Could the cell nucleus be damaged during transfer?

 

A theoretical, possible danger to Pronuclear Transfer, is the danger that while the cell is transferred into the healthy egg, it could suffer damage - and this could harm the child born from this egg.

 

This is a theoretical objection, based on the ‘what if something bad could happen’ concern, to be placed alongside other than ‘you just don’t know’. As with all new scientific advances, it is sensible to be careful. Similar concerns were doubtlessly raised before the birth of Louise Brown, the first ‘test tube baby’. There are now over 3 million people in the world alive today, born through IVF who would not be here if these concerns were not overcome.

 

Against the concerns, there are some counter arguments:

 

   * Newcastle University are working on methods to test the procedure, and confirm that no damage is done. This will be provable before any        procedures are carried out.

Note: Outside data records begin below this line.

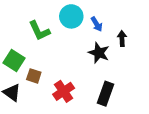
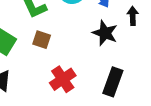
brown square: (34, 76) -> (42, 40), moved

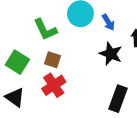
red cross: (63, 79) -> (54, 85), moved

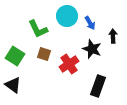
red cross: (54, 85) -> (69, 64), moved

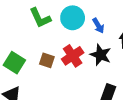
green L-shape: (38, 29) -> (40, 18), moved
red cross: (69, 64) -> (73, 56), moved

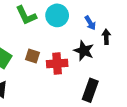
blue arrow: (98, 26) -> (90, 23), moved
red cross: (73, 56) -> (57, 64), moved, turned 30

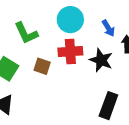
green L-shape: (26, 15) -> (26, 33), moved
red cross: (57, 64) -> (70, 52), moved

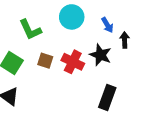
red cross: (70, 52) -> (73, 62), moved, turned 30

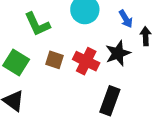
black star: (100, 55) -> (118, 53), turned 30
black rectangle: (107, 97) -> (110, 101), moved

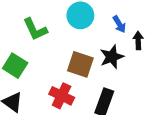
brown square: (54, 60) -> (80, 64), moved, size x1.5
red cross: (86, 61) -> (62, 96), moved

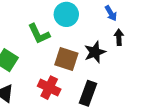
blue arrow: (119, 24) -> (111, 13), moved
green L-shape: (35, 29) -> (39, 34), moved

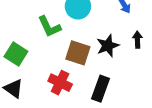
black arrow: (119, 37) -> (137, 40), moved

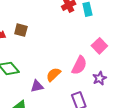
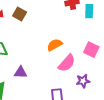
pink square: (99, 46) -> (91, 50), turned -35
orange semicircle: (53, 75) -> (55, 45), moved

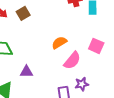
brown square: (20, 14) -> (23, 13), turned 32
purple star: (83, 81) -> (82, 84), moved

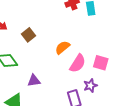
brown square: (23, 13) -> (28, 35), moved
pink square: (96, 46) -> (101, 63), moved

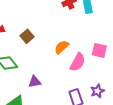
pink square: (101, 63) -> (99, 50), moved
purple star: (90, 86) -> (97, 91), moved

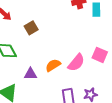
orange semicircle: (62, 47) -> (53, 65), moved

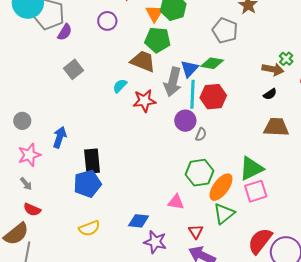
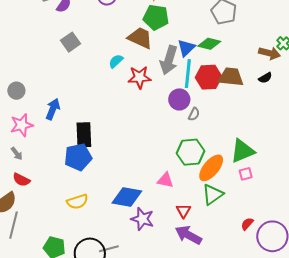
brown trapezoid: (276, 127) -> (231, 77), moved
pink square: (256, 191) -> (246, 174), size x0.6
blue diamond: (139, 221) -> (127, 197), size x1.4
red semicircle: (260, 241) -> (247, 224), size x0.5

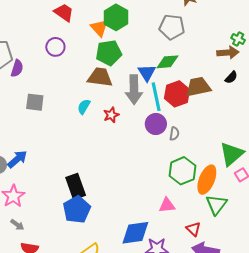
gray square: (70, 42) -> (35, 102), turned -30
red star: (139, 77) -> (111, 115), size x0.7
blue arrow: (53, 109) -> (17, 159), moved, turned 45

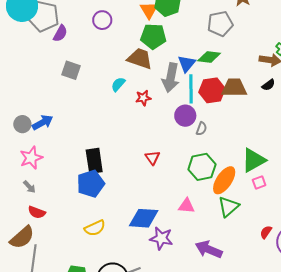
gray pentagon: (172, 27) -> (220, 24), turned -30
pink triangle: (167, 205) -> (186, 206), moved
red triangle: (193, 229) -> (152, 158), moved

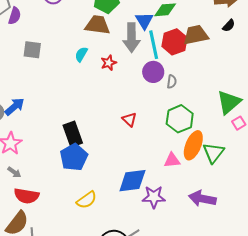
orange ellipse: (224, 180) -> (193, 145), moved
red semicircle: (37, 212) -> (27, 196), size x1.4

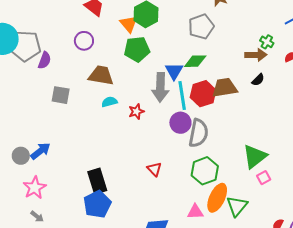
brown trapezoid: (98, 25) -> (101, 75), moved
cyan semicircle: (81, 54) -> (109, 102), turned 42
gray semicircle: (172, 82) -> (198, 133), size x2.0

   * This procedure has been successfully tested on animals. There are some very healthy chimpanzees out there who have been born through        this procedure.

   * If there is no procedure which enables both mother and father to pass on their genes, their appearance, their essence, to their children        safely, then they will do so unsafely - through conceiving naturally. And hoping for the best. It happens now. It will continue to happen, until        there is a way for the illness to be prevented. And today, children are being born, falling ill, requiring a lifetime of support and dying,        because this treatment is not available. Even with an (unproven) small risk of cell nucleus damage, this would be a lower risk than the risk        currently undertaken.

 

Why should society (the hard pressed NHS) pay through taxes for parents to have this treatment?  

 

Apart from the tragic human cost when this treatment is not available, the price of supporting a disabled child, (even the cost of supporting Casper in his short life) is far greater than the cost of this treatment.

 

We might not need this treatment ourselves. But as you can tell, we are pretty firmly in favour.